#### TASK ITEM:
Please find every line of the listing below where "دادبازار" occurs and copy it.

#### RECORD EXCERPTS:
###

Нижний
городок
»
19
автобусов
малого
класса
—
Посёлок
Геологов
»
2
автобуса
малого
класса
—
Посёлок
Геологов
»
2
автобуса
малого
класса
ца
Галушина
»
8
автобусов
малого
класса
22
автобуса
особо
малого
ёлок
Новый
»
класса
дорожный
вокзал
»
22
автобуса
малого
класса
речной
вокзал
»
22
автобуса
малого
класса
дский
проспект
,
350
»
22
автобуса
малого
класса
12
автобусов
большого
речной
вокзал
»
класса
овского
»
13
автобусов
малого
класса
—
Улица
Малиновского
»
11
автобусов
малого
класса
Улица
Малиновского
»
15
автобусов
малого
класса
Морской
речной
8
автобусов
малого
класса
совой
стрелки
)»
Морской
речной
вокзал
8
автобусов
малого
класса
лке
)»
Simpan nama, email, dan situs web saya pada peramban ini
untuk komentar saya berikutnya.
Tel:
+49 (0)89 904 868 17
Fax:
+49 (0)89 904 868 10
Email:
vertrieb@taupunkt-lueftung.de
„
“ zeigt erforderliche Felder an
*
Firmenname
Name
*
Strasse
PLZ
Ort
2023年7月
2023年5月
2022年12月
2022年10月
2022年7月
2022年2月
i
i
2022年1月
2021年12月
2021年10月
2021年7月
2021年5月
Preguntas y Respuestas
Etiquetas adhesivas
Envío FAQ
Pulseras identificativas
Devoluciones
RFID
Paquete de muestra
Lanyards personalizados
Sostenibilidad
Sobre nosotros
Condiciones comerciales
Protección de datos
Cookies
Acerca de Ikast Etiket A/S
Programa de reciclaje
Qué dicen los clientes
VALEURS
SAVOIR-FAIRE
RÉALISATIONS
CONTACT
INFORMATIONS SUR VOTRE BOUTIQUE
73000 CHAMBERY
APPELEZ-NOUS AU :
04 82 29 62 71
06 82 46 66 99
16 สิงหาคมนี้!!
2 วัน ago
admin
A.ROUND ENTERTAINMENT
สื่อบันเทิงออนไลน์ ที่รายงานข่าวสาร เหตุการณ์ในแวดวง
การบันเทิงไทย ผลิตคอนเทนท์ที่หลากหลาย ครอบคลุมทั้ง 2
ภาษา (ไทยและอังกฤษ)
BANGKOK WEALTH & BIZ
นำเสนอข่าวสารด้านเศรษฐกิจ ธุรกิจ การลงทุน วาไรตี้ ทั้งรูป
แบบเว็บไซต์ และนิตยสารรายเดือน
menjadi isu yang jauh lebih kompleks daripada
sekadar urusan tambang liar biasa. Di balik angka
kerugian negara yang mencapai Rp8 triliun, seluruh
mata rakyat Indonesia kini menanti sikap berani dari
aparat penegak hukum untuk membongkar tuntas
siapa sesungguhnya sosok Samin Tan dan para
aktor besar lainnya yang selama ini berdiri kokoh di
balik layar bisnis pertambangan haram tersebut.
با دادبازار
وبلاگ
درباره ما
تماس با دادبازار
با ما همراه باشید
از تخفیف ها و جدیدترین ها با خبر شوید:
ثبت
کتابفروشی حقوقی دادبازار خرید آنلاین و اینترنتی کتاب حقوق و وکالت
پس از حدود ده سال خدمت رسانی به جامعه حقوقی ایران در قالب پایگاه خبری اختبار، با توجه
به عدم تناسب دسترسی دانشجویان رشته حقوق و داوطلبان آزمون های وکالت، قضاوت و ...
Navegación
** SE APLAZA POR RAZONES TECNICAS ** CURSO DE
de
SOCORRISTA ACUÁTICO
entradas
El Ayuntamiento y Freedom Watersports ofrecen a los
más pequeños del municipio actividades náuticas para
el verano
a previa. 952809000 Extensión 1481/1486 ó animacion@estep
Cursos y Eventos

###

#### EXPECTED ANSWER:
با دادبازار
تماس با دادبازار
کتابفروشی حقوقی دادبازار خرید آنلاین و اینترنتی کتاب حقوق و وکالت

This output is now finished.